§ Stored items
___

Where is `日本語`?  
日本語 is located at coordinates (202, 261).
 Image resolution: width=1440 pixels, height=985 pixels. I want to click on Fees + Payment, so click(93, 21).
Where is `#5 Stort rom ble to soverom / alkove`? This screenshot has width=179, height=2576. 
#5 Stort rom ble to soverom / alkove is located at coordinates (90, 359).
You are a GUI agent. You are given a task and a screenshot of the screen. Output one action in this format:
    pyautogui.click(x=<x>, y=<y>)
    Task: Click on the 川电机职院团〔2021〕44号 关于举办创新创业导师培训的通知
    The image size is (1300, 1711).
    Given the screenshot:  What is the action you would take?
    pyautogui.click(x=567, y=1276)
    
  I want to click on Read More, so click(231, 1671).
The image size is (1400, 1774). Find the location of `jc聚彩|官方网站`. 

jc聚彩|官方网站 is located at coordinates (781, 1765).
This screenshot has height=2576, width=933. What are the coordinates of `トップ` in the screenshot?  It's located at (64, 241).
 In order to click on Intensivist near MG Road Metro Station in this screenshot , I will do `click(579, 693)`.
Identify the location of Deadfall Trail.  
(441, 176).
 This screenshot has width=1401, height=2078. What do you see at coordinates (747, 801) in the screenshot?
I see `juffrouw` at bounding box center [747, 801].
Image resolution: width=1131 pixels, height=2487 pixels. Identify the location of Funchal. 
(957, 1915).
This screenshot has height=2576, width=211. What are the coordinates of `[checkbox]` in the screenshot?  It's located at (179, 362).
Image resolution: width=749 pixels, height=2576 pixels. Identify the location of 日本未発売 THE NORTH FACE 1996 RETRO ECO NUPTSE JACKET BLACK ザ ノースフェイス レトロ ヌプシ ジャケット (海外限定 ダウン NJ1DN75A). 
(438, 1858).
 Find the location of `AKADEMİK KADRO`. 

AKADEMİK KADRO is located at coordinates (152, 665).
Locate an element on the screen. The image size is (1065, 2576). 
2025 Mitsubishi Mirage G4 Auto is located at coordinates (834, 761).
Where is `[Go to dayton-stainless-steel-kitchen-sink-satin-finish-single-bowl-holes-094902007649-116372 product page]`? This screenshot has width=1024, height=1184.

___

§ HOW TO COMPLETE THIS TASK
Every line above is to be transcribed exactly, with nothing dropped.

§ TASK ANSWER
Where is `日本語`?  
日本語 is located at coordinates (202, 261).
 Image resolution: width=1440 pixels, height=985 pixels. I want to click on Fees + Payment, so click(93, 21).
Where is `#5 Stort rom ble to soverom / alkove`? This screenshot has width=179, height=2576. 
#5 Stort rom ble to soverom / alkove is located at coordinates (90, 359).
You are a GUI agent. You are given a task and a screenshot of the screen. Output one action in this format:
    pyautogui.click(x=<x>, y=<y>)
    Task: Click on the 川电机职院团〔2021〕44号 关于举办创新创业导师培训的通知
    The image size is (1300, 1711).
    Given the screenshot:  What is the action you would take?
    pyautogui.click(x=567, y=1276)
    
  I want to click on Read More, so click(231, 1671).
The image size is (1400, 1774). Find the location of `jc聚彩|官方网站`. 

jc聚彩|官方网站 is located at coordinates (781, 1765).
This screenshot has height=2576, width=933. What are the coordinates of `トップ` in the screenshot?  It's located at (64, 241).
 In order to click on Intensivist near MG Road Metro Station in this screenshot , I will do `click(579, 693)`.
Identify the location of Deadfall Trail.  
(441, 176).
 This screenshot has width=1401, height=2078. What do you see at coordinates (747, 801) in the screenshot?
I see `juffrouw` at bounding box center [747, 801].
Image resolution: width=1131 pixels, height=2487 pixels. Identify the location of Funchal. 
(957, 1915).
This screenshot has height=2576, width=211. What are the coordinates of `[checkbox]` in the screenshot?  It's located at (179, 362).
Image resolution: width=749 pixels, height=2576 pixels. Identify the location of 日本未発売 THE NORTH FACE 1996 RETRO ECO NUPTSE JACKET BLACK ザ ノースフェイス レトロ ヌプシ ジャケット (海外限定 ダウン NJ1DN75A). 
(438, 1858).
 Find the location of `AKADEMİK KADRO`. 

AKADEMİK KADRO is located at coordinates (152, 665).
Locate an element on the screen. The image size is (1065, 2576). 
2025 Mitsubishi Mirage G4 Auto is located at coordinates (834, 761).
Where is `[Go to dayton-stainless-steel-kitchen-sink-satin-finish-single-bowl-holes-094902007649-116372 product page]`? This screenshot has width=1024, height=1184.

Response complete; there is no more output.